HaberTürk yazarı Fatih Altaylı, Afganistan’dan gelen sığınmacılarla yine sıkça tartışılmaya başlayan “göçmen sorunu” ile ilgili olarak, “Göçmenliği yahut süreksiz müdafaa altında olma statüsünü çoktan geride bırakmış ve çok açık bir ‘İşgal Ordusu’ haline gelmiş olan bu göç sorunu artık Türkiye’nin ‘beka meselesidir'” dedi.
“Ülkemize, vatanımıza karşı çok açık biçimde Mehmet Akif’in kelamları ile ‘Hayasızca akın’ var” diyen Altaylı, şöyle devam etti:
“Ve bu akın giderek daha net ortaya çıkıyor ki, bir yabancı plan program. ABD’nin yönlendirdiği Afganları İran kendi sonundan alıp Türkiye sonuna bırakıyor. Yeniden ABD’nin yönlendirmesi ile Suriye’nin kuzeyinde bir ‘tehcir’ uygulanarak burada bir etnik paklık yapılıyor ve buradan süpürülen kümeler Türkiye’ye yığılıyor. Bu en aptalın bile görebileceği kadar net bir plan.
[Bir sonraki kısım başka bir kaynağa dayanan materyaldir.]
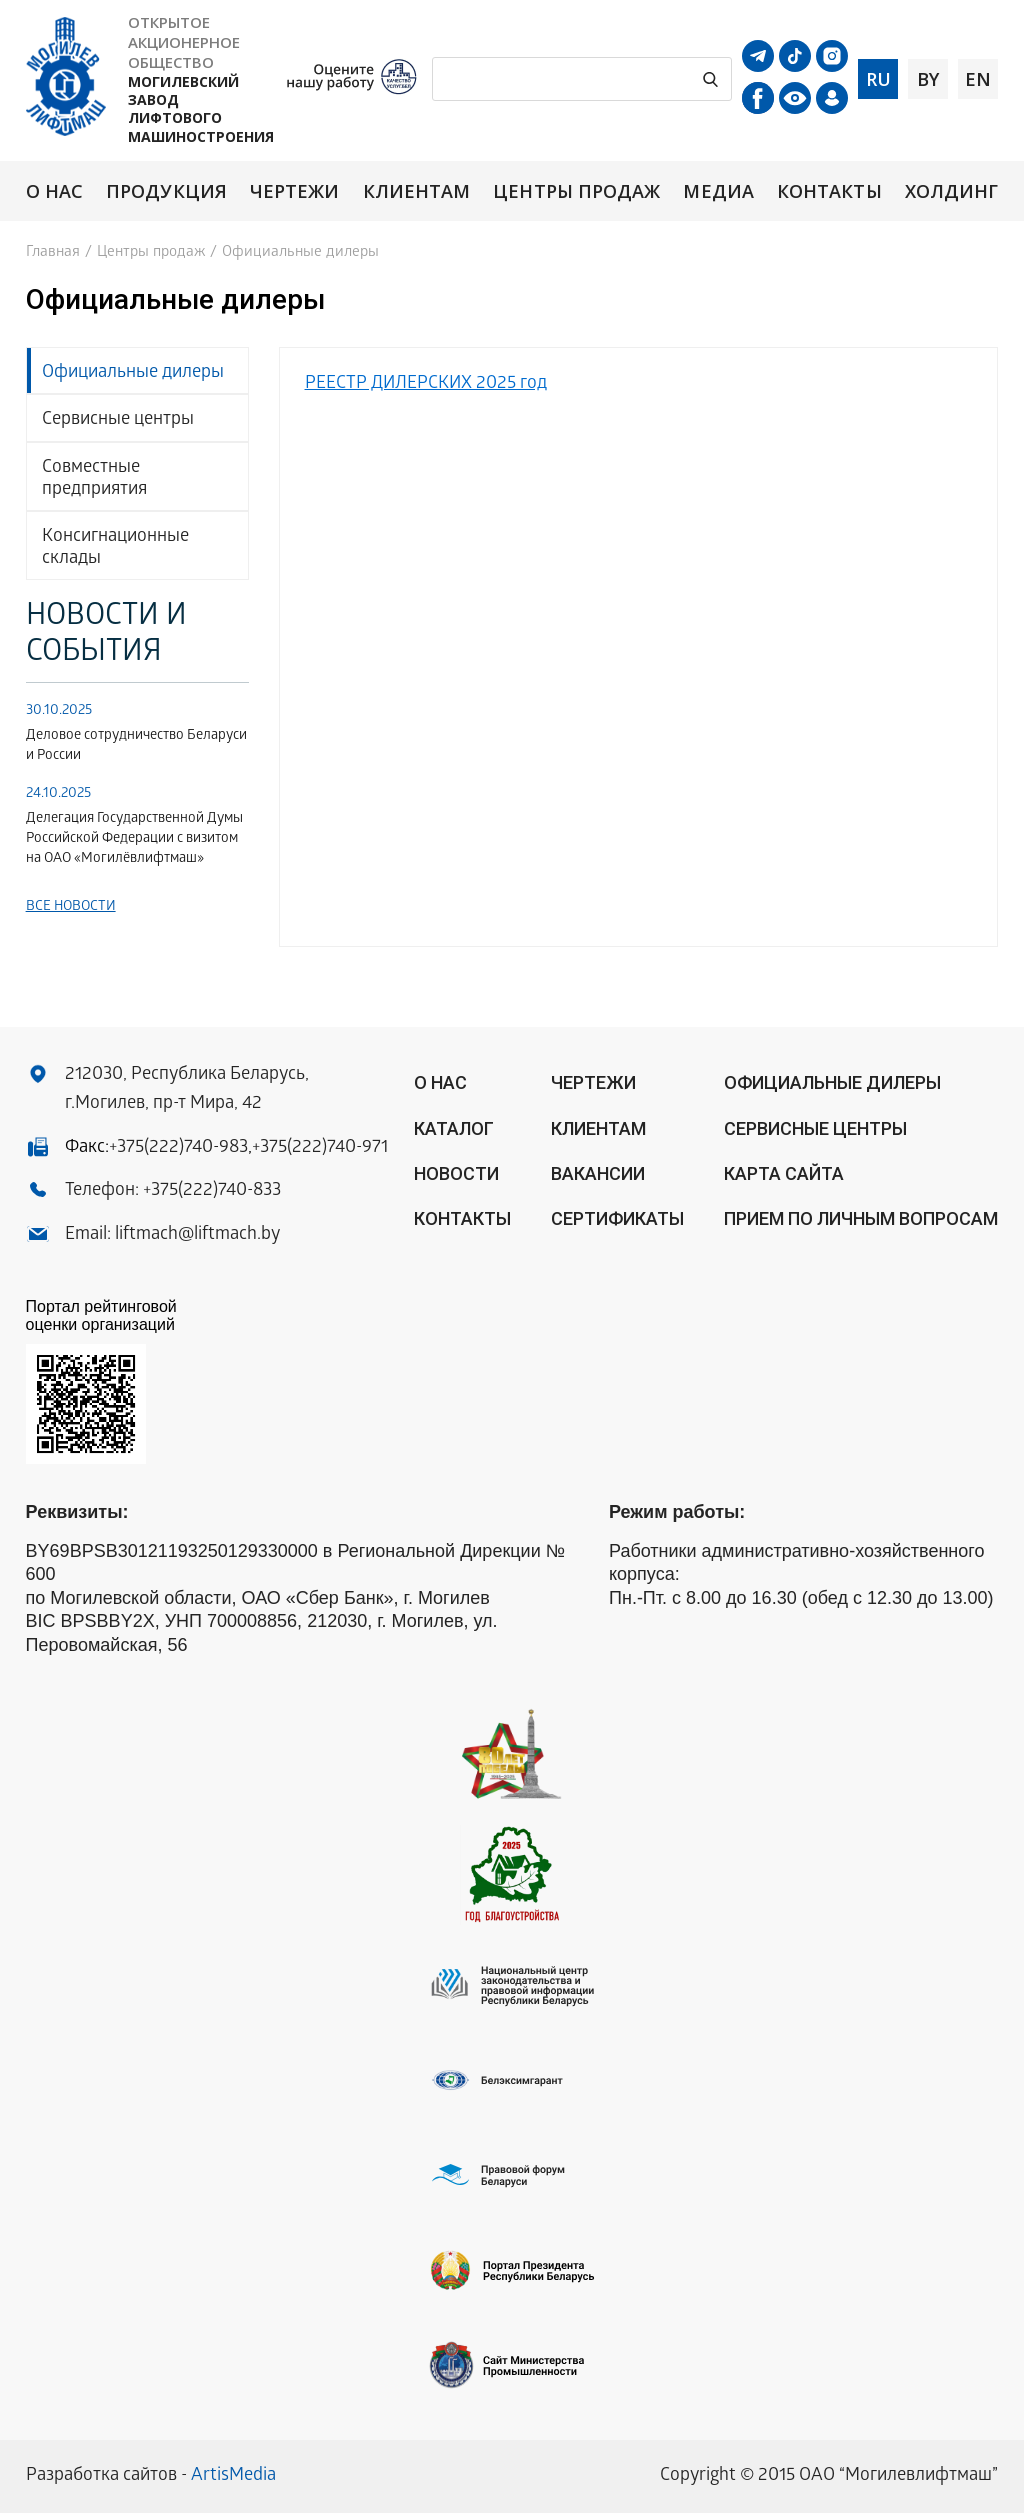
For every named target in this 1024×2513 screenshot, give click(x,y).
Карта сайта (784, 1173)
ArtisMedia (233, 2476)
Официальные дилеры (133, 373)
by (928, 79)
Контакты (829, 191)
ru (878, 79)
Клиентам (417, 191)
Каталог (454, 1128)
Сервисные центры (118, 420)
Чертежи (295, 191)
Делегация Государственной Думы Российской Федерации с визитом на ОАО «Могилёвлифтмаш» (134, 839)
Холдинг (952, 191)
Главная (53, 253)
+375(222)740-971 (320, 1148)
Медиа (718, 191)
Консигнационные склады (115, 548)
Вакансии (598, 1173)
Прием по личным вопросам (861, 1218)
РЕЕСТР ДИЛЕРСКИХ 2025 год (426, 384)
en (978, 79)
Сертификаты (617, 1218)
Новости (456, 1173)
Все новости (71, 907)
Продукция (166, 191)
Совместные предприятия (94, 479)
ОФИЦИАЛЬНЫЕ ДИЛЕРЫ (832, 1082)
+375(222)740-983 (178, 1148)
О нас (54, 191)
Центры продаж (576, 191)
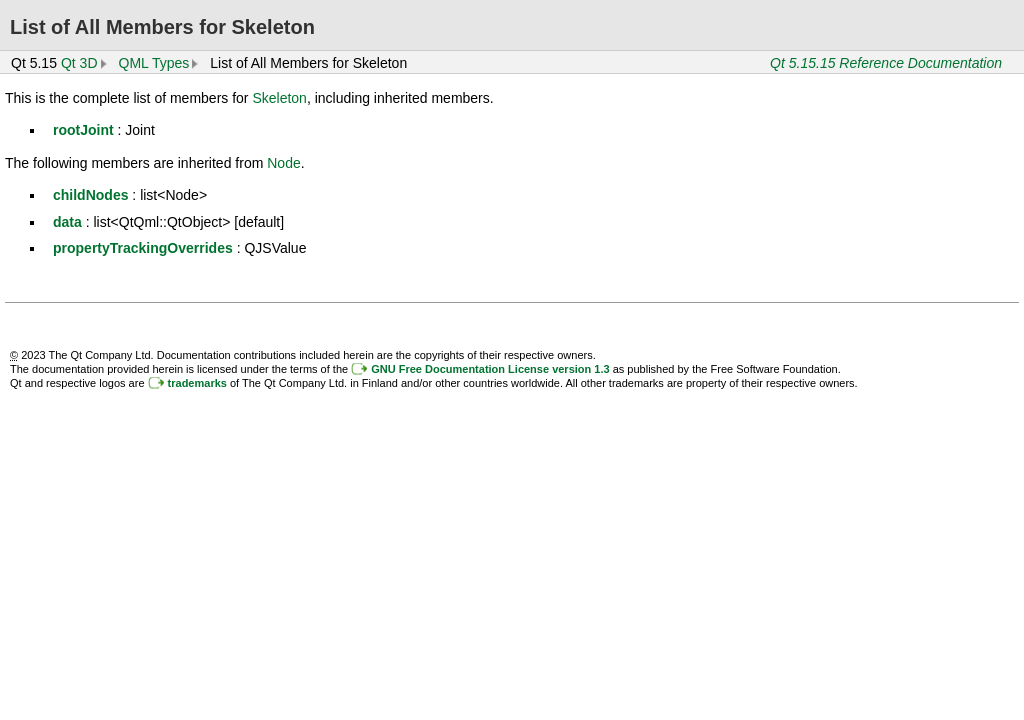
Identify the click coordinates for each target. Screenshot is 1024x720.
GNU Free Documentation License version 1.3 (490, 369)
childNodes (90, 195)
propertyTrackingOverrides (143, 248)
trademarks (197, 383)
Bunun Türkiye’ye karşı planlanmış bir sivil hücum olduğu ve Türkiye’yi orta vadede bitirmeye yönelik olduğunu görmemek için aptal olmak bile yetmez.
5 küsur milyon Suriyeli, şimdilik 2 milyonu aşkın lakin sayıları giderek artan ‘Genç Erkek Afgan’, 1 milyona yakın farklı etnisitelerden Iraklı, Afrikalı ve Orta Asyalı göçmen Türkiye’nin bu kadar kısa müddette sindirebileceği bir yük değildir.
Bırakın Türkiye’yi birkaç yüz milyonluk nüfusa ve Türkiye’nin onlarca katı ulusal gelire ve ekonomik büyüklüğe ve toprak alanına sahip ülkeler bile bu türlü bir yükü kaldıramaz.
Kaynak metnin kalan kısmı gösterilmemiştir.